This knock-out performance recognised as much through its expressive and intellectual thrust, Osborne’s sturdy presence – ecstatic mystery harnessed by hard-focussed discipline – echoed by the profound empathy and dazzling virtuosity of his colleagues.

One of them, Maximiliano Martin, took centre stage the following day with pianist Scott Mitchell in a cracking cocktail of clarinet repertoire (*****), some familiar, some not. The cut and thrust of Poulenc’s Clarinet Sonata sat well with the less edgy panache of Saint-Saëns’ Sonata, the programme’s French fizz further emphasised in Chausson’s charismatic Andante and Allegro. The final work was all-American, Leonard Bernstein’s youthful Clarinet Sonata. With some typical jazz-elements to toy with, Martin and Scott went out on a high.

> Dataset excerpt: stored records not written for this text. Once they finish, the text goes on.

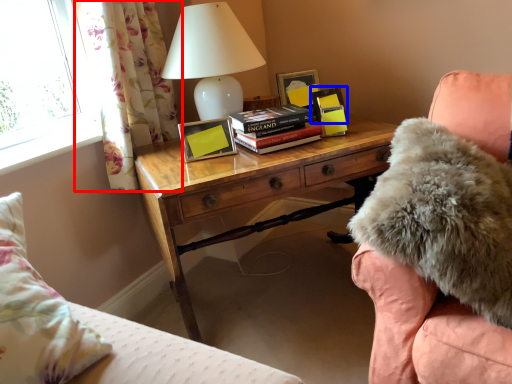 Question: Which object appears farthest to the camera in this image, curtain (highlighted by a red box) or picture frame (highlighted by a blue box)?

Choices:
 (A) curtain
 (B) picture frame

Answer: (B) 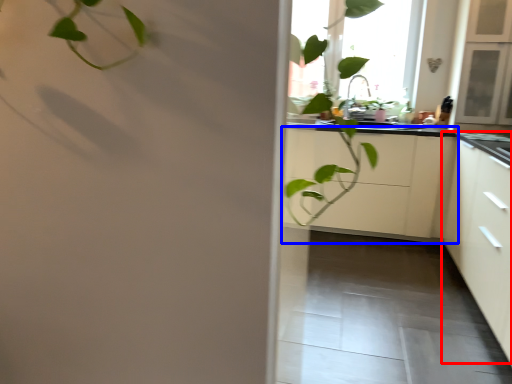 Question: Which point is further to the camera, cabinetry (highlighted by a red box) or cabinetry (highlighted by a blue box)?

Choices:
 (A) cabinetry
 (B) cabinetry

Answer: (B) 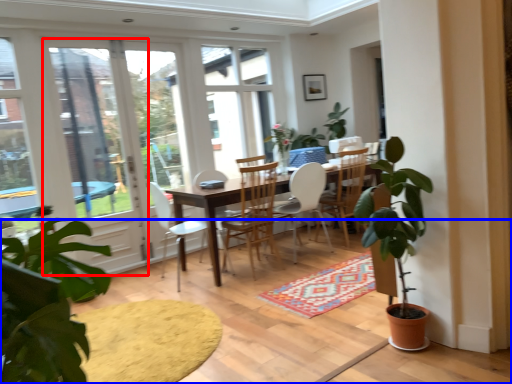 Question: Which object is further to the camera taking this photo, screen door (highlighted by a red box) or carpeting (highlighted by a blue box)?

Choices:
 (A) screen door
 (B) carpeting

Answer: (A)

As Scotland’s leading string quartet, the Maxwell Quartet are also riding high. For their Perth programme (*****) they chose one of Haydn’s Op 74 quartets – No 3, the “Rider” – which featured on their excellent new album and is notable, as the title suggests, for its galloping finale. Besides sheer precision and sparkle, there was a distinct hint of mischief in this performance. The players’ visibly relaxed countenances played their part. Beethoven’s “Harp” Quartet, also Op 74, further proved how remarkably this ensemble has developed, as capable of deep, precise thought as in giving us something to smile about.

The final Perth date went to Edinburgh pianist Susan Tomes and wind principals of the Royal Scottish National Orchestra (****). The coupling of Beethoven and Mozart was a rare opportunity to hear their respective Quintets for piano and wind instruments. Coinciding with the announcement that the Duke of Edinburgh had died, the Radio 3 element of this concert was consequently dropped, but the filmed version appeared as planned.

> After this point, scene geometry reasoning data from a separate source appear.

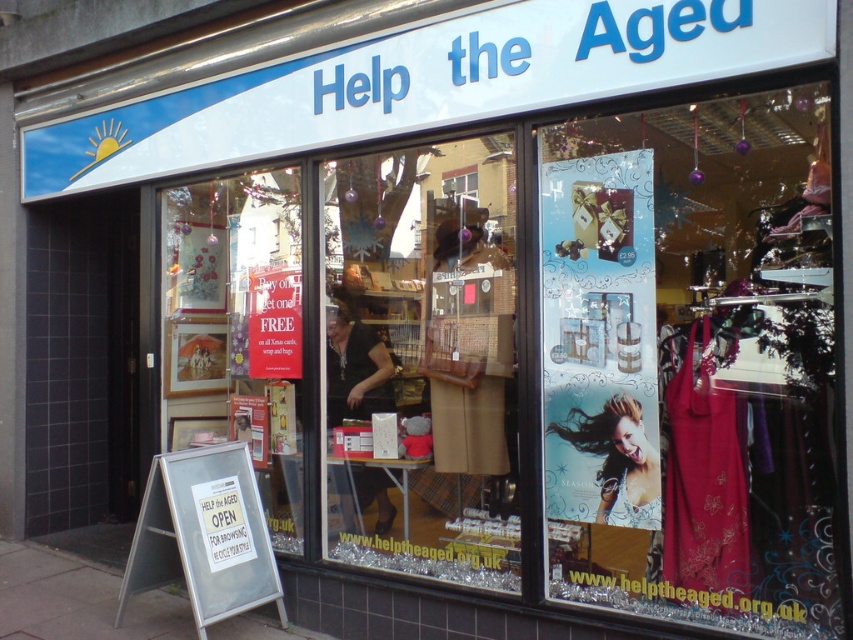 You are standing 2 meters away from the camera position. You want to touch the metallic silver poster at center. How many more meters do you need to walk forward?

The metallic silver poster at center is 3.04 meters away from the camera. Since you are already 2 meters away from the camera position, you need to walk an additional 1.04 meters forward to reach it.

You are a customer entering the Help the Aged charity shop. You see a metallic silver poster at center and a shiny silver hair at center. Which object is closer to you as you face the storefront?

The metallic silver poster at center is closer to you because it is in front of the shiny silver hair at center.

You are a customer entering the Help the Aged charity shop. You notice two items at the center of the store window. Which one is wider, the metallic silver poster at center or the shiny silver hair at center?

The metallic silver poster at center is wider than the shiny silver hair at center.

These are unique and brilliant works, the merits of which were keenly addressed in thoughtfully responsive, if occasionally understated, performances. The uncut false start of the Beethoven finale, while giving accidental spontaneity to the non-live reality, was presumably an editorial oversight.

Away from Perth, the opening of the RSNO’s summer digital series (****), and within that the first in its Polska Scotland mini-series, marked the orchestra’s return to the main Glasgow Royal Concert Hall auditorium. Thomas Søndergård, with consequential larger forces to work with, conducted a substantial all-Polish programme of Weinberg, Szymanowski and Panufnik.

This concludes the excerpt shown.